Society may need to protect its own populations from commercial exploitation of evolutionary/ecological traps. A young child is automatically drawn to the visual stimuli on a smartphone and tablet which parents use to quiet the child during dinner. In this process they are activating the pre-wired biological pathways that captured attention for survival. By over activating these pathways, the brain is changing in response to this activation which increases the risk of developing ADHD, autism, and mood deregulation including anxiety, depression, and anger management, and other forms of addictive behavior (Swingle, 2015). In addition, school performance and memory retention are reduced when students take notes using their keyboard or read text from digital screens (OCallaghan, 2014). It will take the family and society to limit the availability of these cues until self-control has been developed. Similarly, the availability of cheap calories in large food portions, sugars in soft drinks and sugar and fats in snacks, need to be limited if the epidemic of obesity and diabetes is to be reversed.
It may be unreasonable to think that people can easily interrupt their biological responses to cues that have been created to increase profits.
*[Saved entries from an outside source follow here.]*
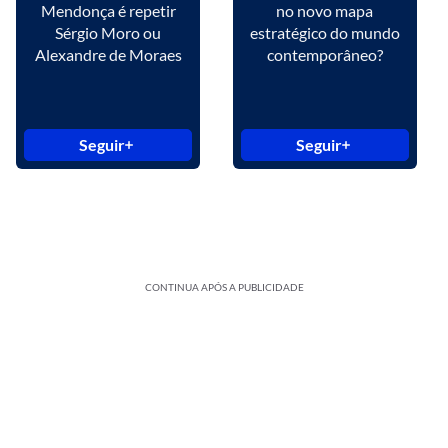
Mendonça é repetir
no novo mapa
Sérgio Moro ou
estratégico do mundo
Alexandre de Moraes
contemporâneo?
Seguir
Seguir
CONTINUA APÓS A PUBLICIDADE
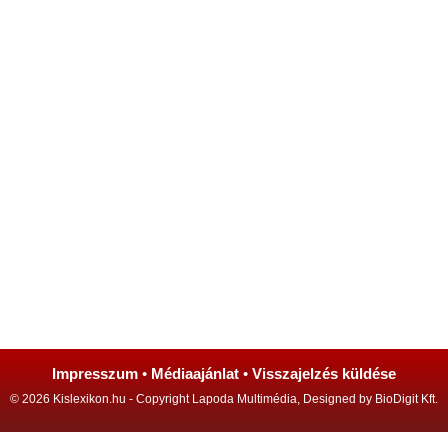
Impresszum
•
Médiaajánlat
•
Visszajelzés küldése
© 2026 Kislexikon.hu - Copyright Lapoda Multimédia, Designed by BioDigit Kft.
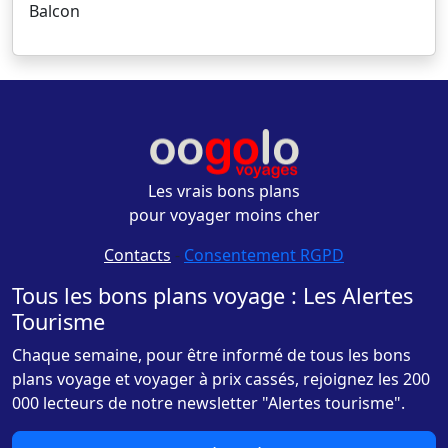
Balcon
Les vrais bons plans
pour voyager moins cher
Contacts
-
Consentement RGPD
Tous les bons plans voyage : Les Alertes
Tourisme
Chaque semaine, pour être informé de tous les bons
plans voyage et voyager à prix cassés, rejoignez les 200
000 lecteurs de notre newsletter "Alertes tourisme".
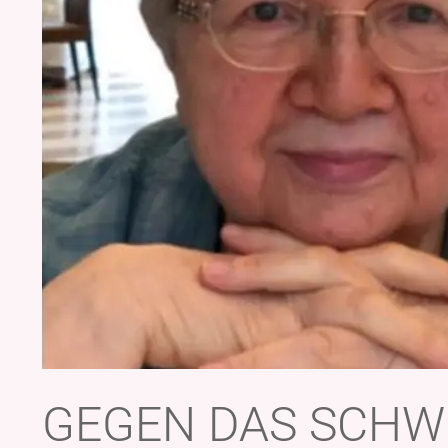
GEGEN DAS SCHW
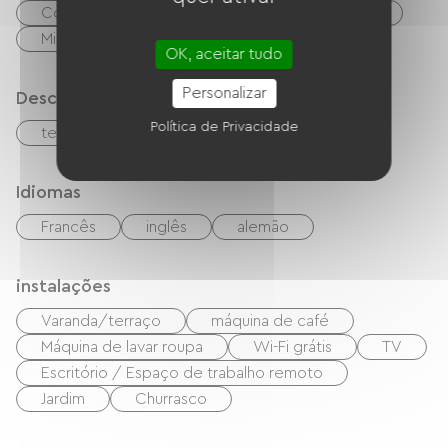
Cozinha
Refrigerador
Congélateur
Micro-ondas
Quatro
OK, aceitar tudo
Personalizar
Descrição
Política de Privacidade
terreno privado fechado
Idiomas
Francês
inglês
alemão
instalações
Varanda/terraço
máquina de café
Máquina de lavar roupa
Wi-Fi grátis
TV
Escritório / Espaço de trabalho remoto
Jardim
Churrasco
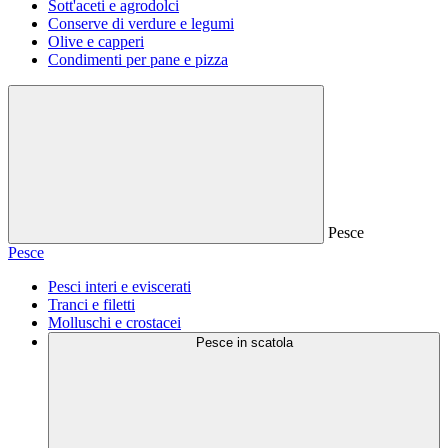
Sott'aceti e agrodolci
Conserve di verdure e legumi
Olive e capperi
Condimenti per pane e pizza
Pesce
Pesce
Pesci interi e eviscerati
Tranci e filetti
Molluschi e crostacei
Pesce in scatola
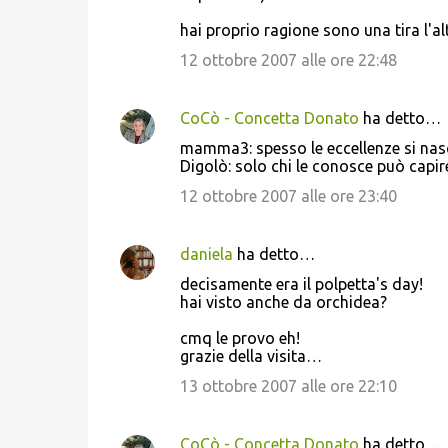
hai proprio ragione sono una tira l'altr
12 ottobre 2007 alle ore 22:48
CoCò - Concetta Donato
ha detto…
mamma3: spesso le eccellenze si nas
Digolò: solo chi le conosce può capi
12 ottobre 2007 alle ore 23:40
daniela
ha detto…
decisamente era il polpetta's day!
hai visto anche da orchidea?
cmq le provo eh!
grazie della visita…
13 ottobre 2007 alle ore 22:10
CoCò - Concetta Donato
ha detto…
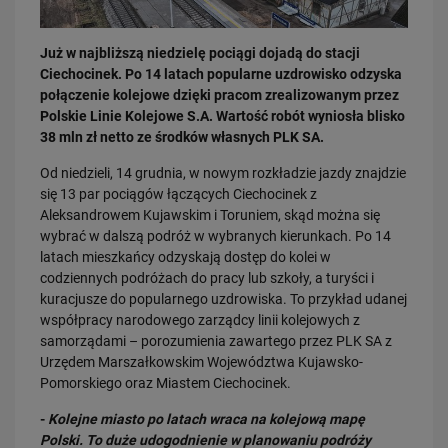
Już w najbliższą niedzielę pociągi dojadą do stacji
Ciechocinek. Po 14 latach popularne uzdrowisko odzyska
połączenie kolejowe dzięki pracom zrealizowanym przez
Polskie Linie Kolejowe S.A. Wartość robót wyniosła blisko
38 mln zł netto ze środków własnych PLK SA.
03.08.2026
Od niedzieli, 14 grudnia, w nowym rozkładzie jazdy znajdzie
Dzięki KPO kolej zmieniła Limanową
się 13 par pociągów łączących Ciechocinek z
PRZECZYTAJ
Aleksandrowem Kujawskim i Toruniem, skąd można się
wybrać w dalszą podróż w wybranych kierunkach. Po 14
latach mieszkańcy odzyskają dostęp do kolei w
codziennych podróżach do pracy lub szkoły, a turyści i
kuracjusze do popularnego uzdrowiska. To przykład udanej
współpracy narodowego zarządcy linii kolejowych z
samorządami – porozumienia zawartego przez PLK SA z
Urzędem Marszałkowskim Województwa Kujawsko-
Pomorskiego oraz Miastem Ciechocinek.
31.07.2026
-
Kolejne miasto po latach wraca na kolejową mapę
Dobre zmiany dla mieszkańców Katowic. Gotowy jest ważny wiadukt
Polski. To duże udogodnienie w planowaniu podróży
drogowy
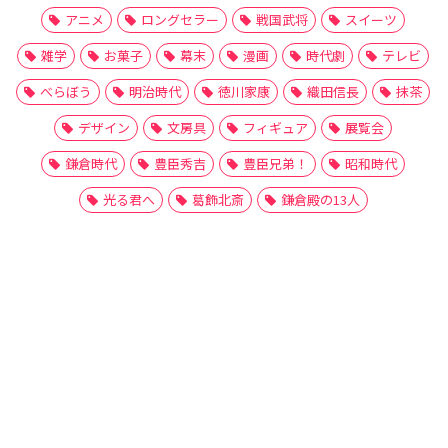
アニメ
ロングセラー
戦国武将
スイーツ
雑学
お菓子
幕末
漫画
時代劇
テレビ
べらぼう
明治時代
徳川家康
織田信長
抹茶
デザイン
文房具
フィギュア
展覧会
鎌倉時代
豊臣秀吉
豊臣兄弟！
昭和時代
光る君へ
葛飾北斎
鎌倉殿の13人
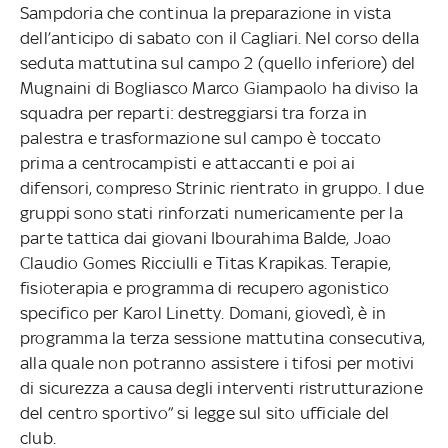
Sampdoria che continua la preparazione in vista
dell’anticipo di sabato con il Cagliari. Nel corso della
seduta mattutina sul campo 2 (quello inferiore) del
Mugnaini di Bogliasco Marco Giampaolo ha diviso la
squadra per reparti: destreggiarsi tra forza in
palestra e trasformazione sul campo è toccato
prima a centrocampisti e attaccanti e poi ai
difensori, compreso Strinic rientrato in gruppo. I due
gruppi sono stati rinforzati numericamente per la
parte tattica dai giovani Ibourahima Balde, Joao
Claudio Gomes Ricciulli e Titas Krapikas. Terapie,
fisioterapia e programma di recupero agonistico
specifico per Karol Linetty. Domani, giovedì, è in
programma la terza sessione mattutina consecutiva,
alla quale non potranno assistere i tifosi per motivi
di sicurezza a causa degli interventi ristrutturazione
del centro sportivo” si legge sul sito ufficiale del
club.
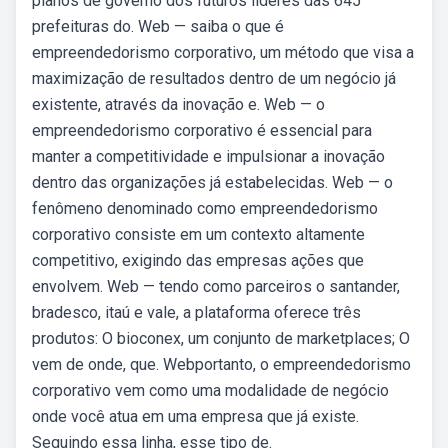
planos de governo dos futuros líderes das 645
prefeituras do. Web — saiba o que é
empreendedorismo corporativo, um método que visa a
maximização de resultados dentro de um negócio já
existente, através da inovação e. Web — o
empreendedorismo corporativo é essencial para
manter a competitividade e impulsionar a inovação
dentro das organizações já estabelecidas. Web — o
fenômeno denominado como empreendedorismo
corporativo consiste em um contexto altamente
competitivo, exigindo das empresas ações que
envolvem. Web — tendo como parceiros o santander,
bradesco, itaú e vale, a plataforma oferece três
produtos: O bioconex, um conjunto de marketplaces; O
vem de onde, que. Webportanto, o empreendedorismo
corporativo vem como uma modalidade de negócio
onde você atua em uma empresa que já existe.
Seguindo essa linha, esse tipo de.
We need to take collective responsibility and limit the availability of commercially augmented evolutionary traps and cues in the same way we need to limit the plastic in the ocean so that the birds at Midway Island may be able survive. Without respecting our evolutionary past, our future may not be different from those Midway Island birds.
References
Kemp, C. (2014). Trapped!. New Scientist, 221(2960), 43-45
OCallaghan, T. (2014). Goodbye, paper: What we miss when we read on screen. New Scientist.224 (2993). 41-43.
Peper, E. (2014). Support Healthy Brain Development: Implications for Attention Deficit/Hyperactivity Disorder. Psychophysiology Today, 9(1), 4‐15.
Robertson, B. A., Rehage, J. S., & Sih, A. (2013). Ecological novelty and the emergence of evolutionary traps. Trends in ecology & evolution, 28(9), 552-560.
Swingle, M.K. (2015). i-Minds. Portland, OR: Inkwaterpress.com ISBN-13 978-1-62901-213-1
Schlaepfer, M. A., Runge, M. C., & Sherman, P. W. (2002). Ecological and evolutionary traps. Trends in Ecology & Evolution, 17(10), 474-480.